Edmond J Safra Program in Parkinson's Disease, University Health Network, University of Toronto, Toronto, Canada.
Grey Matter Technologies, a Wholly Owned Subsidiary of Modality.ai, San Francisco, CA, USA.
J Parkinsons Dis. 2023;13(5):757-767. doi: 10.3233/JPD-225083.
Free-text, verbatim replies in the words of people with Parkinson's disease (PD) have the potential to provide unvarnished information about their feelings and experiences. Challenges of processing such data on a large scale are a barrier to analyzing verbatim data collection in large cohorts.
To develop a method for curating responses from the Parkinson's Disease Patient Report of Problems (PD-PROP), open-ended questions that asks people with PD to report their most bothersome problems and associated functional consequences.

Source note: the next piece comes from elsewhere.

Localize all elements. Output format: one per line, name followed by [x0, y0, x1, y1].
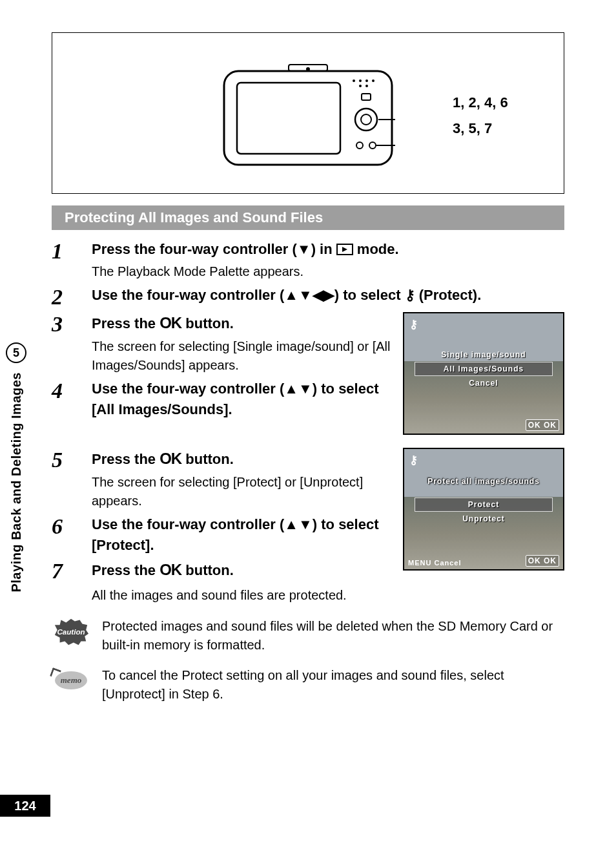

Human curation, natural language processing, and machine learning were used to develop an algorithm to convert verbatim responses to classified symptoms. Nine curators including clinicians, people with PD, and a non-clinician PD expert classified a sample of responses as reporting each symptom or not. Responses to the PD-PROP were collected within the Fox Insight cohort study.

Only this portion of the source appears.